═════ Exercise data

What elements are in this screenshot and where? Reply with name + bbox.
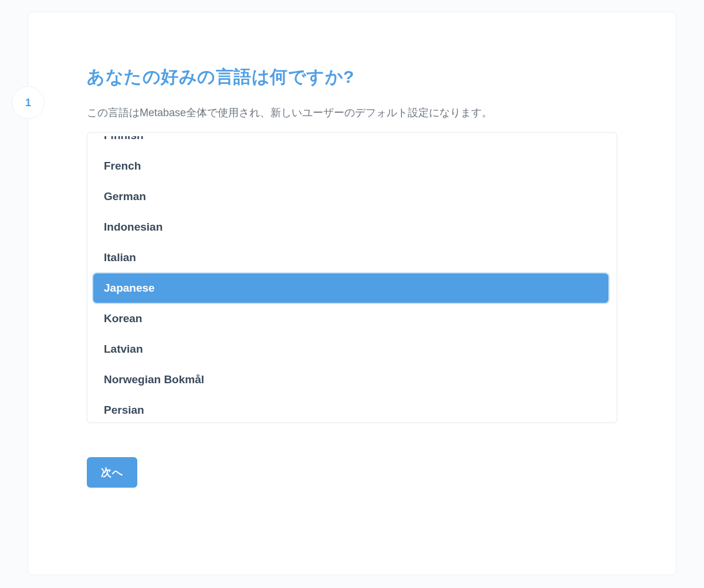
language-option[interactable]: Norwegian Bokmål <box>93 365 608 394</box>
language-option-label: German <box>104 190 146 202</box>
step-number: 1 <box>25 97 31 109</box>
language-option-label: Norwegian Bokmål <box>104 373 204 386</box>
language-option-label: Korean <box>104 312 142 325</box>
language-option[interactable]: Italian <box>93 243 608 272</box>
language-option[interactable]: German <box>93 182 608 211</box>
step-title: あなたの好みの言語は何ですか? <box>87 65 617 89</box>
language-option-label: French <box>104 160 141 172</box>
language-option[interactable]: Persian <box>93 396 608 419</box>
next-button[interactable]: 次へ <box>87 457 137 488</box>
language-list-container: FinnishFrenchGermanIndonesianItalianJapa… <box>87 132 617 423</box>
language-option[interactable]: Latvian <box>93 334 608 364</box>
language-option[interactable]: Korean <box>93 304 608 333</box>
language-option-label: Latvian <box>104 343 143 355</box>
language-option-label: Italian <box>104 251 136 263</box>
language-option[interactable]: French <box>93 151 608 181</box>
language-option-label: Indonesian <box>104 221 163 233</box>
language-list[interactable]: FinnishFrenchGermanIndonesianItalianJapa… <box>91 136 613 419</box>
language-option[interactable]: Finnish <box>93 136 608 150</box>
setup-step-card: 1 あなたの好みの言語は何ですか? この言語はMetabase全体で使用され、新… <box>28 12 676 575</box>
language-option-label: Japanese <box>104 282 155 294</box>
step-description: この言語はMetabase全体で使用され、新しいユーザーのデフォルト設定になりま… <box>87 104 617 121</box>
language-option[interactable]: Japanese <box>93 273 608 303</box>
language-option-label: Finnish <box>104 136 144 141</box>
language-option[interactable]: Indonesian <box>93 212 608 242</box>
language-option-label: Persian <box>104 404 144 416</box>
step-number-badge: 1 <box>12 86 45 119</box>
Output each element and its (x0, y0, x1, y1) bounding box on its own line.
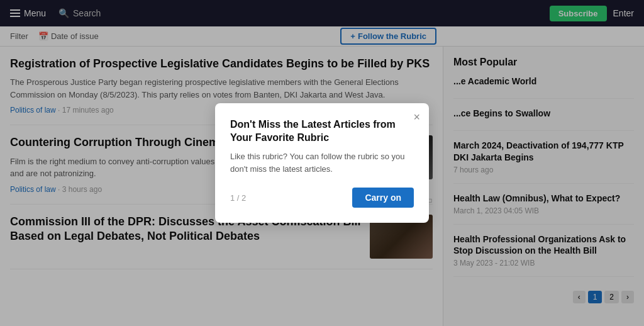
modal-body: Like this rubric? You can follow the rub… (230, 150, 414, 175)
carry-on-button[interactable]: Carry on (352, 188, 414, 208)
modal-footer: 1 / 2 Carry on (230, 188, 414, 208)
modal: × Don't Miss the Latest Articles from Yo… (215, 103, 429, 223)
modal-close-button[interactable]: × (413, 111, 420, 124)
modal-overlay[interactable]: × Don't Miss the Latest Articles from Yo… (0, 0, 644, 326)
modal-title: Don't Miss the Latest Articles from Your… (230, 118, 414, 145)
modal-pagination: 1 / 2 (230, 193, 246, 203)
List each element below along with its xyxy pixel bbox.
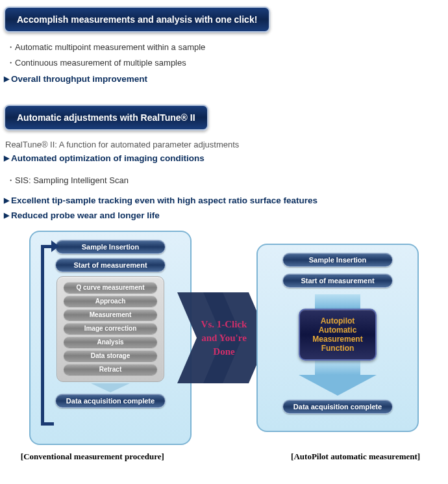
autopilot-panel: Sample Insertion Start of measurement Au… [256, 244, 419, 432]
step-pill: Start of measurement [55, 258, 166, 272]
bullet-item: Automatic multipoint measurement within … [6, 42, 444, 53]
comparison-diagram: Sample Insertion Start of measurement Q … [4, 231, 444, 445]
conventional-panel: Sample Insertion Start of measurement Q … [29, 231, 192, 445]
vs-block: Vs. 1-Click and You're Done [185, 318, 263, 359]
manual-step: Data storage [64, 350, 157, 361]
intro-text: RealTune® II: A function for automated p… [5, 140, 444, 149]
highlight-arrow: Reduced probe wear and longer life [4, 210, 444, 220]
manual-steps-box: Q curve measurement Approach Measurement… [56, 276, 164, 382]
step-pill: Data acquisition complete [55, 394, 166, 408]
section-badge-2: Automatic adjustments with RealTune® II [4, 105, 208, 131]
sis-note: SIS: Sampling Intelligent Scan [6, 175, 444, 186]
loop-arrow-icon [38, 241, 49, 427]
step-pill: Sample Insertion [55, 240, 166, 254]
section-badge-1: Accomplish measurements and analysis wit… [4, 6, 270, 32]
bullet-list-1: Automatic multipoint measurement within … [6, 42, 444, 69]
highlight-arrow: Excellent tip-sample tracking even with … [4, 196, 444, 205]
big-down-arrow-icon: Autopilot Automatic Measurement Function [290, 294, 385, 396]
caption-left: [Conventional measurement procedure] [8, 452, 177, 462]
manual-step: Retract [64, 364, 157, 375]
manual-step: Image correction [64, 323, 157, 334]
highlight-arrow: Automated optimization of imaging condit… [4, 153, 444, 163]
manual-step: Approach [64, 296, 157, 307]
feature-line: Measurement Function [304, 335, 372, 353]
highlight-arrow: Overall throughput improvement [4, 74, 444, 84]
vs-text: Vs. 1-Click and You're Done [185, 318, 263, 359]
manual-step: Q curve measurement [64, 282, 157, 293]
manual-step: Measurement [64, 309, 157, 320]
feature-line: Autopilot Automatic [304, 316, 372, 335]
step-pill: Data acquisition complete [282, 400, 393, 414]
autopilot-feature-box: Autopilot Automatic Measurement Function [299, 309, 377, 361]
bullet-item: Continuous measurement of multiple sampl… [6, 57, 444, 69]
manual-step: Analysis [64, 337, 157, 348]
step-pill: Start of measurement [282, 274, 393, 288]
down-arrow-icon [91, 383, 130, 392]
diagram-captions: [Conventional measurement procedure] [Au… [4, 452, 444, 462]
step-pill: Sample Insertion [282, 253, 393, 267]
caption-right: [AutoPilot automatic measurement] [271, 452, 440, 462]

══════════

Aim of the task → Please copy out each line of the listing above that contains the string "Norwegian".

Result →
language-option[interactable]: Norwegian Bokmål <box>93 365 608 394</box>
language-option-label: Norwegian Bokmål <box>104 373 204 386</box>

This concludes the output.